EXERCISE DESCRIPTION: Every line below needs to be transcribed without alteration, and no image may be carried over.

++++ PROVIDED RECORDS

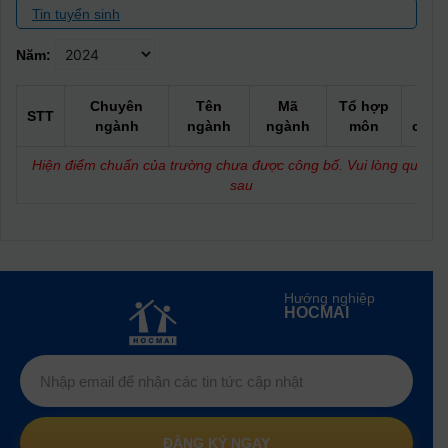
Tin tuyển sinh
Năm:
Chuyên
Tên
Mã
Tổ hợp
Điể
STT
ngành
ngành
ngành
môn
chuẩ
Hiện điểm chuẩn của trường chưa được công bố. Vui lòng quay lạ
sau
Hướng nghiệp
HOCMAI
ĐĂNG KÝ NGAY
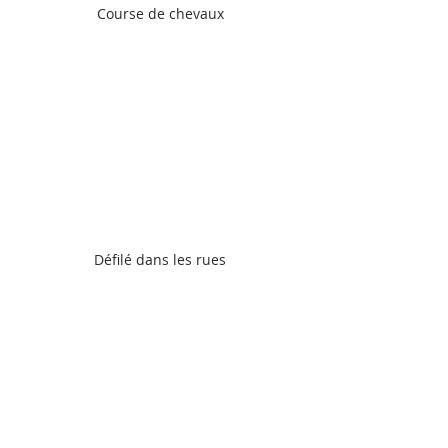
Course de chevaux
Défilé dans les rues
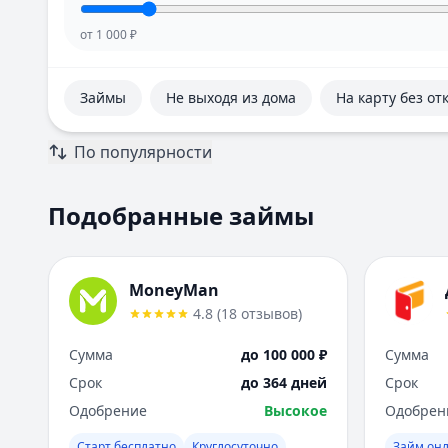
от
1 000
₽
Займы
Не выходя из дома
На карту без от
По популярности
Подобранные займы
MoneyMan
4.8
(
18
отзывов
)
Сумма
до 100 000 ₽
Сумма
Срок
до 364 дней
Срок
Одобрение
Высокое
Одобрен
Старт бесплатно
Круглосуточно
Займ он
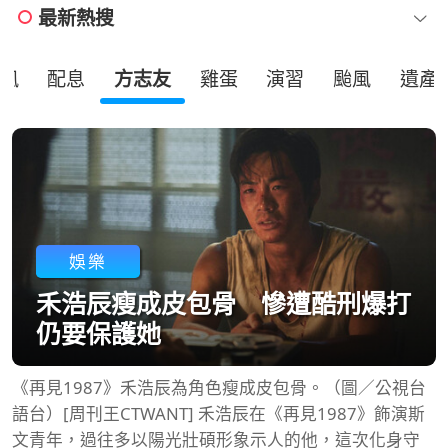
最新熱搜
風
配息
方志友
雞蛋
演習
颱風
遺產
娛樂
禾浩辰瘦成皮包骨 慘遭酷刑爆打
仍要保護她
《再見1987》禾浩辰為角色瘦成皮包骨。（圖／公視台
語台）[周刊王CTWANT] 禾浩辰在《再見1987》飾演斯
文青年，過往多以陽光壯碩形象示人的他，這次化身守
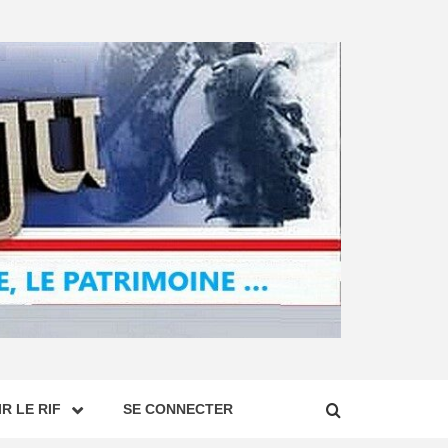
R LE RIF
SE CONNECTER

++++++++

COMPLETED TASK:
Tin tuyển sinh
Năm:
Chuyên
Tên
Mã
Tổ hợp
Điể
STT
ngành
ngành
ngành
môn
chuẩ
Hiện điểm chuẩn của trường chưa được công bố. Vui lòng quay lạ
sau
Hướng nghiệp
HOCMAI
ĐĂNG KÝ NGAY
Course de chevaux
Défilé dans les rues
от
1 000
₽
Займы
Не выходя из дома
На карту без от
По популярности
Подобранные займы
MoneyMan
4.8
(
18
отзывов
)
Сумма
до 100 000 ₽
Сумма
Срок
до 364 дней
Срок
Одобрение
Высокое
Одобрен
Старт бесплатно
Круглосуточно
Займ он
最新熱搜
風
配息
方志友
雞蛋
演習
颱風
遺產
娛樂
禾浩辰瘦成皮包骨 慘遭酷刑爆打
仍要保護她
《再見1987》禾浩辰為角色瘦成皮包骨。（圖／公視台
語台）[周刊王CTWANT] 禾浩辰在《再見1987》飾演斯
文青年，過往多以陽光壯碩形象示人的他，這次化身守
R LE RIF
SE CONNECTER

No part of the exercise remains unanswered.